Amelia

Sola, mangiava una mela seduta su una panchina, osservava i bambini che giocavano nel parco. Mangiava così lentamente che la mela le diventava sempre tutta marrone.

Vista da lontano, con il suo vestitino giallo, appariva come un punto di luce in mezzo al verde.

Non sembrava curarsi degli adulti che ogni tanto le si sedevano accanto, neanche del vecchio libro che teneva posato sulle gambe. Preferiva guardare i bambini che correvano sull’erba, dondolavano sull’altalena e scivolavano sullo scivolo.

Non ero riuscita a definire la sua età, mi sembrava troppo giovane per poter essere vecchia e troppo vecchia per poter essere ancora giovane. La vedevo spesso qua al parco, seduta sulla stessa panchina, che mangiava puntualmente una mela e che non leggeva mai il libro che si portava appresso.

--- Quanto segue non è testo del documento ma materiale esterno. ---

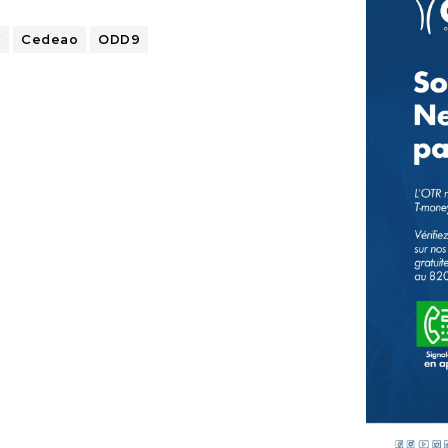
C
Cedeao
ODD9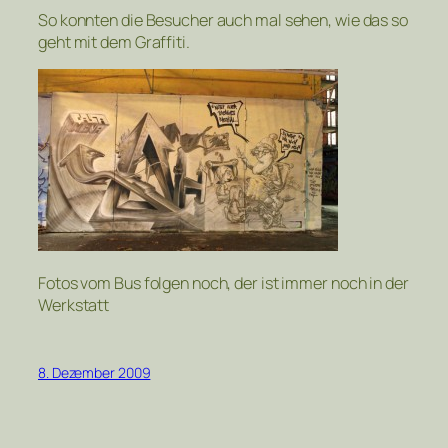
So konnten die Besucher auch mal sehen, wie das so
geht mit dem Graffiti.
Fotos vom Bus folgen noch, der ist immer noch in der
Werkstatt
8. Dezember 2009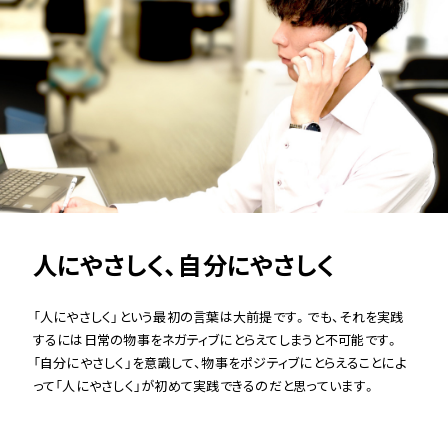
人にやさしく、自分にやさしく
「人にやさしく」という最初の言葉は大前提です。でも、それを実践
するには日常の物事をネガティブにとらえてしまうと不可能です。
「自分にやさしく」を意識して、物事をポジティブにとらえることによ
って「人にやさしく」が初めて実践できるのだと思っています。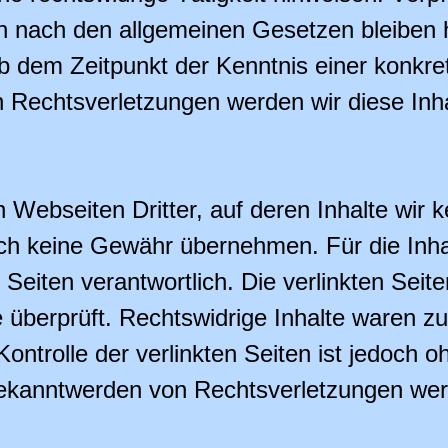
n nach den allgemeinen Gesetzen bleiben h
ab dem Zeitpunkt der Kenntnis einer konkr
Rechtsverletzungen werden wir diese Inh
 Webseiten Dritter, auf deren Inhalte wir 
ch keine Gewähr übernehmen. Für die Inhalt
r Seiten verantwortlich. Die verlinkten Sei
überprüft. Rechtswidrige Inhalte waren zu
ontrolle der verlinkten Seiten ist jedoch 
ekanntwerden von Rechtsverletzungen werd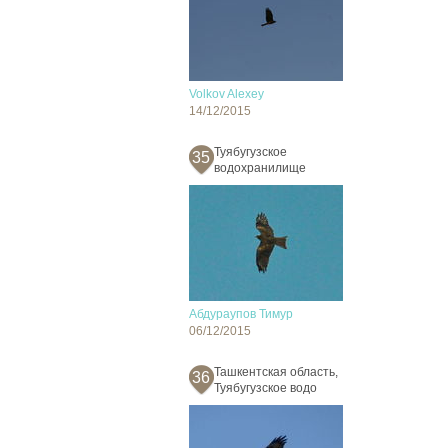
Volkov Alexey
14/12/2015
Туябугузское
35
водохранилище
Абдураупов Тимур
06/12/2015
Ташкентская область,
36
Туябугузское водо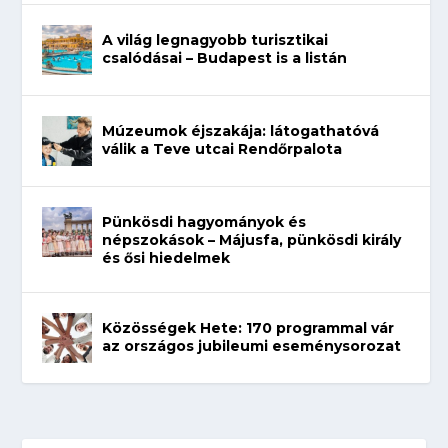
A világ legnagyobb turisztikai
csalódásai – Budapest is a listán
Múzeumok éjszakája: látogathatóvá
válik a Teve utcai Rendőrpalota
Pünkösdi hagyományok és
népszokások – Májusfa, pünkösdi király
és ősi hiedelmek
Közösségek Hete: 170 programmal vár
az országos jubileumi eseménysorozat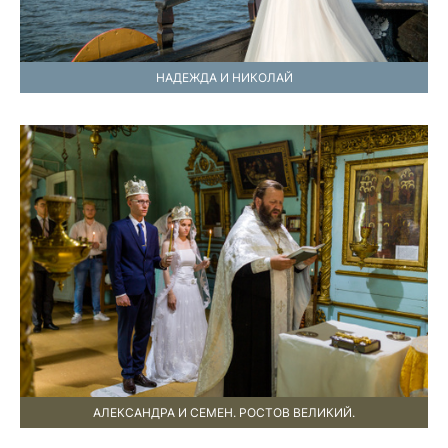
НАДЕЖДА И НИКОЛАЙ
АЛЕКСАНДРА И СЕМЕН. РОСТОВ ВЕЛИКИЙ.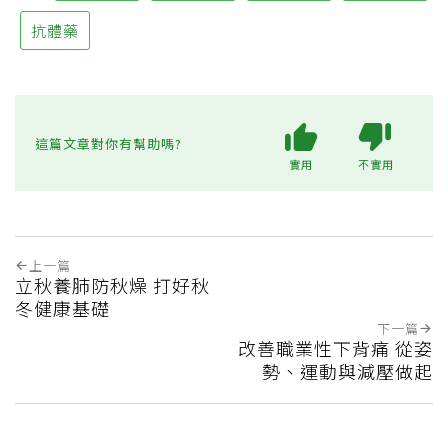
抗體藥
這篇文章對你有幫助嗎?
實用
不實用
上一篇
立秋養肺防秋燥 打好秋
冬健康基礎
下一篇
改善職業性下背痛 從姿
勢、運動與減壓做起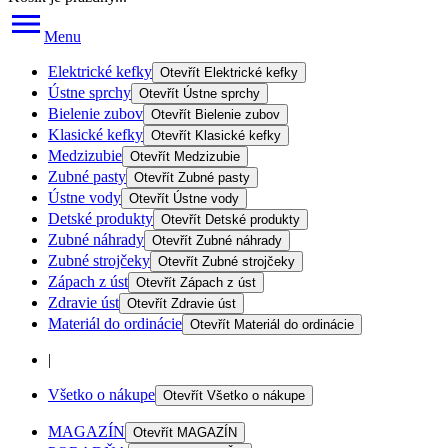
Menu
Elektrické kefky
Otevřít
Elektrické kefky
Ústne sprchy
Otevřít
Ústne sprchy
Bielenie zubov
Otevřít
Bielenie zubov
Klasické kefky
Otevřít
Klasické kefky
Medzizubie
Otevřít
Medzizubie
Zubné pasty
Otevřít
Zubné pasty
Ústne vody
Otevřít
Ústne vody
Detské produkty
Otevřít
Detské produkty
Zubné náhrady
Otevřít
Zubné náhrady
Zubné strojčeky
Otevřít
Zubné strojčeky
Zápach z úst
Otevřít
Zápach z úst
Zdravie úst
Otevřít
Zdravie úst
Materiál do ordinácie
Otevřít
Materiál do ordinácie
|
Všetko o nákupe
Otevřít
Všetko o nákupe
MAGAZÍN
Otevřít
MAGAZÍN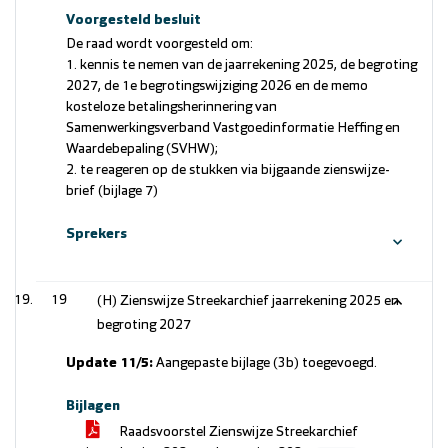
Voorgesteld besluit
De raad wordt voorgesteld om:
1. kennis te nemen van de jaarrekening 2025, de begroting
2027, de 1e begrotingswijziging 2026 en de memo
kosteloze betalingsherinnering van
Samenwerkingsverband Vastgoedinformatie Heffing en
Waardebepaling (SVHW);
2. te reageren op de stukken via bijgaande zienswijze-
brief (bijlage 7)
Sprekers
19
(H) Zienswijze Streekarchief jaarrekening 2025 en
begroting 2027
Update 11/5:
Aangepaste bijlage (3b) toegevoegd.
Bijlagen
Raadsvoorstel Zienswijze Streekarchief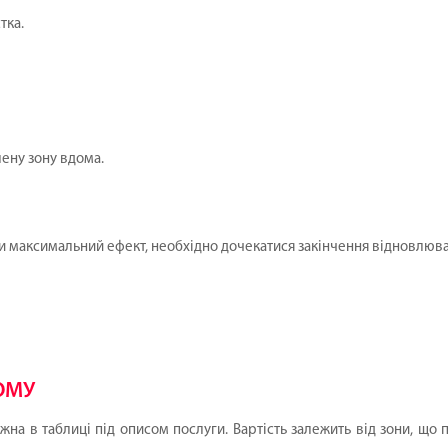
тка.
лену зону вдома.
и максимальний ефект, необхідно дочекатися закінчення відновлюваль
ОМУ
на в таблиці під описом послуги. Вартість залежить від зони, що п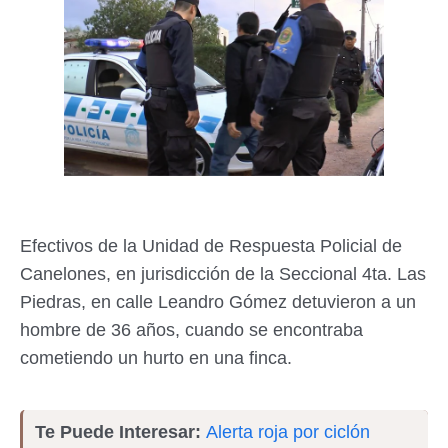
Efectivos de la Unidad de Respuesta Policial de
Canelones, en jurisdicción de la Seccional 4ta. Las
Piedras, en calle Leandro Gómez detuvieron a un
hombre de 36 años, cuando se encontraba
cometiendo un hurto en una finca.
Te Puede Interesar:
Alerta roja por ciclón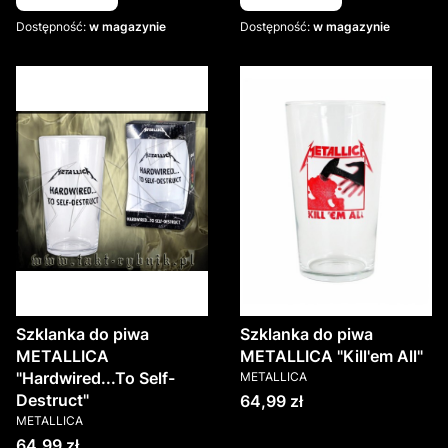
Dostępność:
w magazynie
Dostępność:
w magazynie
Szklanka do piwa
Szklanka do piwa
METALLICA
METALLICA "Kill'em All"
PRODUCENT
"Hardwired...To Self-
METALLICA
Destruct"
Cena
64,99 zł
PRODUCENT
METALLICA
Cena
64,99 zł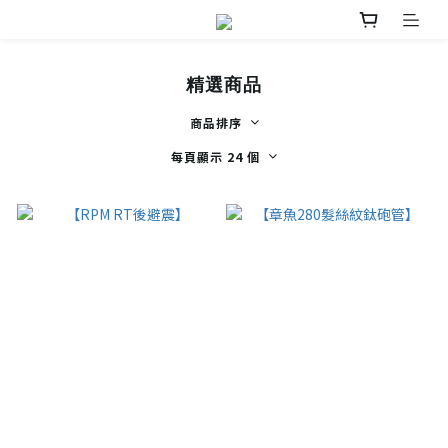
精選商品
商品排序
每頁顯示 24 個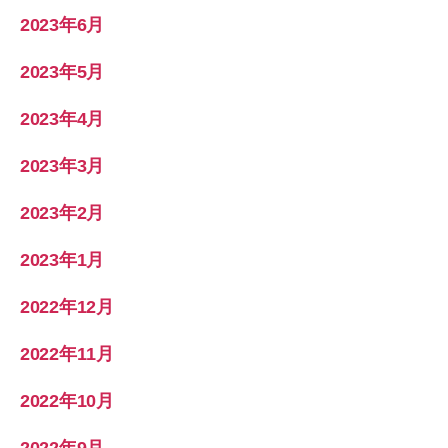
2023年6月
2023年5月
2023年4月
2023年3月
2023年2月
2023年1月
2022年12月
2022年11月
2022年10月
2022年9月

Non sapevo come si chiamasse, ma avevo deciso di chiamarla Amelia. Pensavo fosse di  origine nordeuropea chiara com’era di pelle e di capelli, forse era arrivata dalle nostre parti da ragazza e, innamoratasi delle nostre colline, aveva deciso fermarsi a vivere qui.

Probabilmente aveva avuto qualche relazione in passato, ma negli anni riuscivo a figurarmela solo in compagna di qualche sua vecchia conoscente e di un piccolo esercito felino.

Il suo aspetto era elegante, le sue movenze aggraziate, adoravo i suoi vecchi libri, l’abbigliamento semplice e curato. Mi piaceva pensare a lei come ad una donna colta che amava ricaricarsi attraverso l’energia dei bambini che giocavano nel parco.

Ero davvero affascinata da quella donna incredibilmente delicata, credevo fosse davvero una gran bella persona fino a quando balzò addosso ad un ragazzino che le era passato sopra i piedi con la bici e gli staccò un orecchio con un morso.